Few guidelines or consensus statements provide further specificity than germline and/or somatic testing in relation to testing methods or where samples are drawn from. Recommendations tend to range from targeted gene tests for one or two genes (BRCA1/2) to a prespecified gene panel (e.g. HRR and/or MMR genes) [16, 21, 30, 31, 35, 45], or large panel testing for advanced prostate cancer [36, 37]. Whole exome or whole genome sequencing was not mentioned in any of the included guidelines or consensus statements. Typically, germline testing samples blood or saliva and somatic testing samples the tumour or metastatic tissue. No guideline or consensus statement mentioned sampling plasma or testing for circulating tumour DNA. Putative mutations or variants of unknown significance (VUS) were mentioned only in relation to post-test counselling [16, 21, 30, 31, 35,36,37].

f. What evidence supports the recommendations?
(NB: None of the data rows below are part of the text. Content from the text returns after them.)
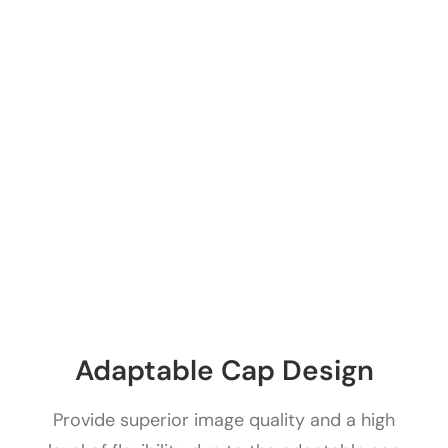
Adaptable Cap Design
Provide superior image quality and a high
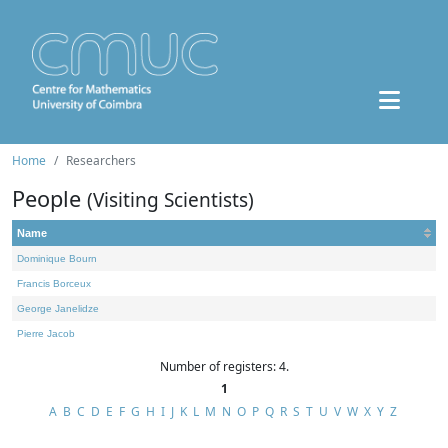
Home
Researchers
People
(Visiting Scientists)
Name
Dominique Bourn
Francis Borceux
George Janelidze
Pierre Jacob
Number of registers: 4.
1
A
B
C
D
E
F
G
H
I
J
K
L
M
N
O
P
Q
R
S
T
U
V
W
X
Y
Z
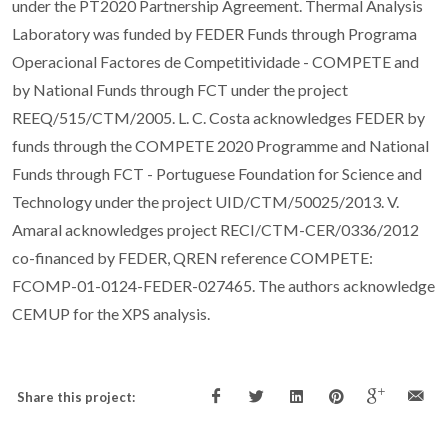
under the PT2020 Partnership Agreement. Thermal Analysis
Laboratory was funded by FEDER Funds through Programa
Operacional Factores de Competitividade - COMPETE and
by National Funds through FCT under the project
REEQ/515/CTM/2005. L. C. Costa acknowledges FEDER by
funds through the COMPETE 2020 Programme and National
Funds through FCT - Portuguese Foundation for Science and
Technology under the project UID/CTM/50025/2013. V.
Amaral acknowledges project RECI/CTM-CER/0336/2012
co-financed by FEDER, QREN reference COMPETE:
FCOMP-01-0124-FEDER-027465. The authors acknowledge
CEMUP for the XPS analysis.
Share this project:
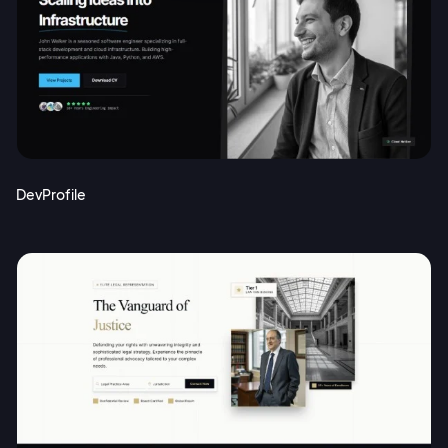
DevProfile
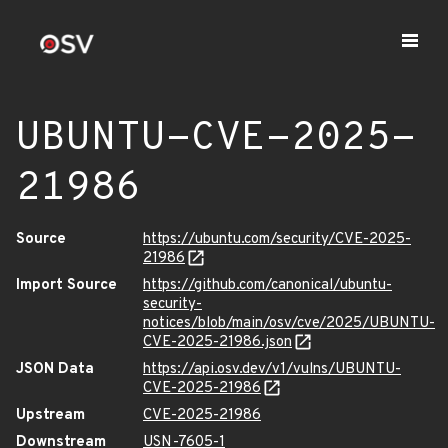
UBUNTU-CVE-2025-
21986
Source
https://ubuntu.com/security/CVE-2025-
21986
Import Source
https://github.com/canonical/ubuntu-
security-
notices/blob/main/osv/cve/2025/UBUNTU-
CVE-2025-21986.json
JSON Data
https://api.osv.dev/v1/vulns/UBUNTU-
CVE-2025-21986
Upstream
CVE-2025-21986
Downstream
USN-7605-1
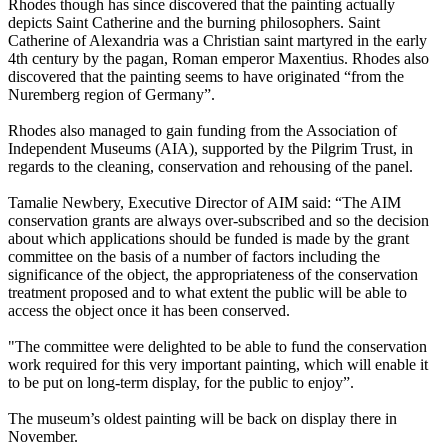
Rhodes though has since discovered that the painting actually
depicts Saint Catherine and the burning philosophers. Saint
Catherine of Alexandria was a Christian saint martyred in the early
4th century by the pagan, Roman emperor Maxentius. Rhodes also
discovered that the painting seems to have originated “from the
Nuremberg region of Germany”.
Rhodes also managed to gain funding from the Association of
Independent Museums (AIA), supported by the Pilgrim Trust, in
regards to the cleaning, conservation and rehousing of the panel.
Tamalie Newbery, Executive Director of AIM said: “The AIM
conservation grants are always over-subscribed and so the decision
about which applications should be funded is made by the grant
committee on the basis of a number of factors including the
significance of the object, the appropriateness of the conservation
treatment proposed and to what extent the public will be able to
access the object once it has been conserved.
"The committee were delighted to be able to fund the conservation
work required for this very important painting, which will enable it
to be put on long-term display, for the public to enjoy”.
The museum’s oldest painting will be back on display there in
November.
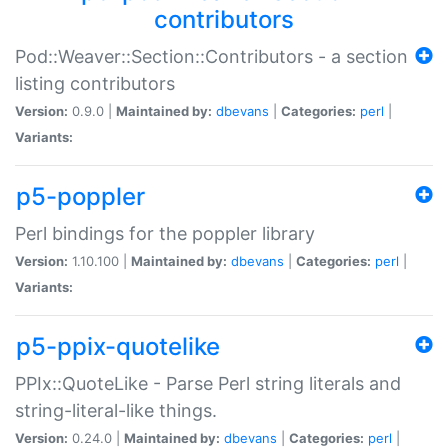
contributors
Pod::Weaver::Section::Contributors - a section
listing contributors
Version:
0.9.0 |
Maintained by:
dbevans
|
Categories:
perl
|
Variants:
p5-poppler
Perl bindings for the poppler library
Version:
1.10.100 |
Maintained by:
dbevans
|
Categories:
perl
|
Variants:
p5-ppix-quotelike
PPIx::QuoteLike - Parse Perl string literals and
string-literal-like things.
Version:
0.24.0 |
Maintained by:
dbevans
|
Categories:
perl
|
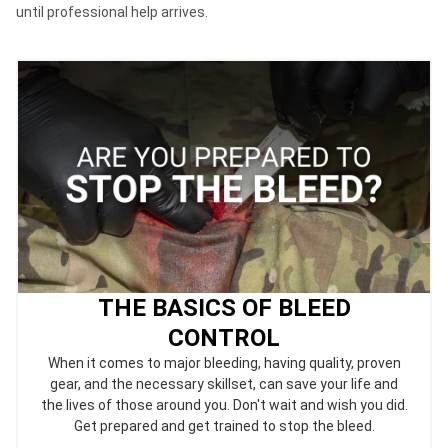
until professional help arrives.
THE BASICS OF BLEED
CONTROL
When it comes to major bleeding, having quality, proven
gear, and the necessary skillset, can save your life and
the lives of those around you. Don't wait and wish you did.
Get prepared and get trained to stop the bleed.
All guidelines and consensus statements involved a review of the literature as an evidence base. While guidelines and consensus statements often employed different methods to rate the level of evidence or strength of recommendation to support their recommendations, in general, evidence was reported as lower level. For example, all included NCCN recommendations were rated 2a, meaning the guideline statement is based upon lower-level evidence, however, NCCN consensus is that the intervention is appropriate. Expert opinion, which comprised reviews of the literature and consensus panels, was cited as strength of recommendation in 10 guidelines [16, 32,33,34,35,36,37,38,39, 42,43,44,45,46,47]. Other guidelines and consensus statements used modified GRADE evidence ratings [22, 40, 48] had their own strength of evidence ratings [32,33,34] or grades of recommendation [23] or adopted other systems from previous clinical guidelines [41] to rate the strength of their recommendations.